Abstract

Programming by example (PBE) systems allow end users to easily create programs by providing a few input-output examples to specify their intended task. The system attempts to generate a program in a domain specific language (DSL) that satisfies the given examples. However, a key challenge faced by existing PBE techniques is to ensure the robustness of the programs that are synthesized from a small number of examples, as these programs often fail when applied to new inputs. This is because there can be many possible programs satisfying a small number of examples, and the PBE system has to somehow rank between these candidates and choose the correct one without any further information from the user. In this work we present a different approach to PBE in which the system avoids making a ranking decision at the synthesis stage, by instead synthesizing a disjunctive program that includes the many top-ranked programs as possible alternatives and selects between these different choices upon execution on a new input. This delayed choice brings the important benefit of comparing the possible outputs produced by the different disjuncts on a given input at execution time.
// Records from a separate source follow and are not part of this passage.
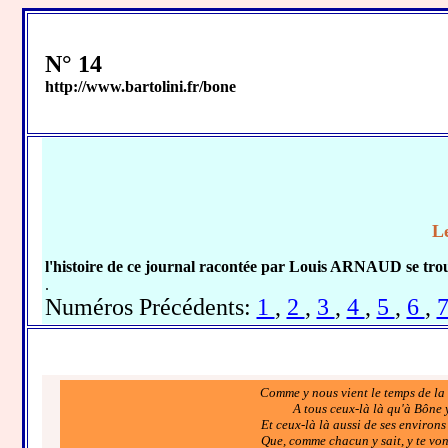
N° 14
http://www.bartolini.fr/bone
Le
l'histoire de ce journal racontée par Louis ARNAUD se tro
.
Numéros Précédents:
1
,
2
,
3
,
4
,
5
,
6
,
Comme y nous vient le temps de la
A tous ceux-là là qu'à Bône 
Et ceux-là là aussi de ses environs
Que, comme chacun y sait, y te von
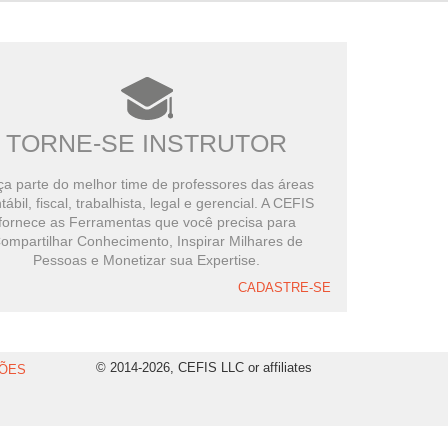
TORNE-SE INSTRUTOR
a parte do melhor time de professores das áreas
tábil, fiscal, trabalhista, legal e gerencial. A CEFIS
fornece as Ferramentas que você precisa para
ompartilhar Conhecimento, Inspirar Milhares de
Pessoas e Monetizar sua Expertise.
CADASTRE-SE
© 2014-2026, CEFIS LLC or affiliates
ÕES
We present a generic framework for synthesizing such disjunctive programs in arbitrary DSLs, and describe two concrete implementations of disjunctive synthesis in the practical domains of data extraction from plain text and HTML documents. We present an evaluation showing the significant increase in robustness achieved with our disjunctive approach, as illustrated by an increase from 59% to 93% of tasks for which correct programs can be learnt from a single example.